Thursday, October 16, 2014

Chapter Five: Myths and Misconceptions

Myths and Misconceptions


We'll begin this discussion by identifying a few common ideas and thoughts about marijuana and marijuana users, then analyze the evidence that supports (or argues against) the belief. 
  1. Marijuana is a gateway drug
  2. Marijuana is addictive and dependence is increasing
  3. Marijuana is as harmful as tobacco and alcohol
  4. Marijuana use is correlated with mental health disorders and decrease in cognitive abilities
  5. Marijuana can kill you by overdose
  6. Marijuana is becoming stronger and more potent
  7. Marijuana is correlated with crime and aggression
  8. Marijuana makes you an unsafe driver
Marijuana is a gateway drug

The number of hard drug users are going down, while marijuana user numbers are going up. Studies show that 75% of all Americans who use marijuana have never used hard drugs such as cocaine and heroine. Interestingly, those who started drinking alcohol were more likely to partake in hard-drug use. New evidence suggests that marijuana can function as an "exit drug" by helping people reduce or eliminate their use of more harmful drugs by easing withdrawal symptoms. 

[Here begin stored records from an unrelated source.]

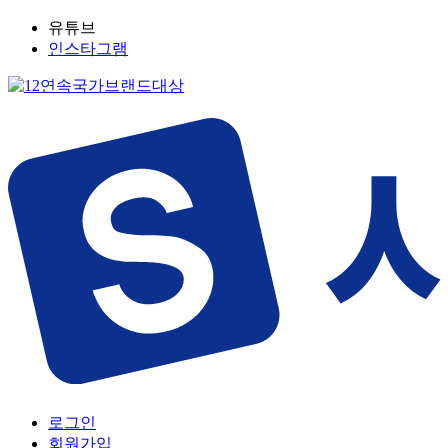
유튜브
인스타그램
로그인
회원가입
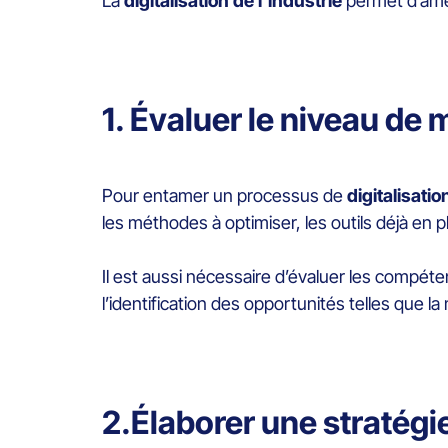
La
digitalisation de l’industrie
permet d’amél
1. Évaluer le niveau de 
Pour entamer un processus de
digitalisatio
les méthodes à optimiser, les outils déjà en p
Il est aussi nécessaire d’évaluer les compé
l’identification des opportunités telles que 
2.Élaborer une stratégi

Marijuana is addictive and dependence is increasing

Research show that only 9% of users become addicted to marijuana, more than any other illicit drug (even caffeine!). Moreover, marijuana does not cause physical dependence. Any dependence is psychologically constructed. It is possible to experience mild withdrawal symptoms, but unlike withdrawal from alcohol, it cannot kill you. Surveys have demonstrated that most of those who have smoked marijuana in the past do not become regular users. Rates of marijuana dependence have not increased over the past 10 years.

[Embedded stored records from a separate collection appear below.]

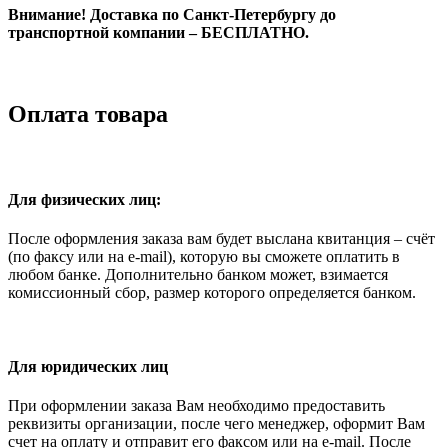
Внимание! Доставка по Санкт-Петербургу до
транспортной компании – БЕСПЛАТНО.
Оплата товара
Для физических лиц:
После оформления заказа вам будет выслана квитанция – счёт
(по факсу или на e-mail), которую вы сможете оплатить в
любом банке. Дополнительно банком может, взимается
комиссионный сбор, размер которого определяется банком.
Для юридических лиц
При оформлении заказа Вам необходимо предоставить
реквизиты организации, после чего менеджер, оформит Вам
счет на оплату и отправит его факсом или на e-mail. После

Marijuana is as harmful as tobacco and alcohol

Marijuana is in fact safer than tobacco and alcohol. Not only has no one directly died as a result of marijuana use, but alcohol use is one of the leading causes of motor vehicle accidents and can lead to death by poisoning. Smoking cigarettes has been directly correlated to lung cancer, but smoking marijuana has not been proven to have any detrimental effects on the lungs. The annual death rate of marijuana is zero, and is actually lessening the number of people who use tobacco and alcohol. 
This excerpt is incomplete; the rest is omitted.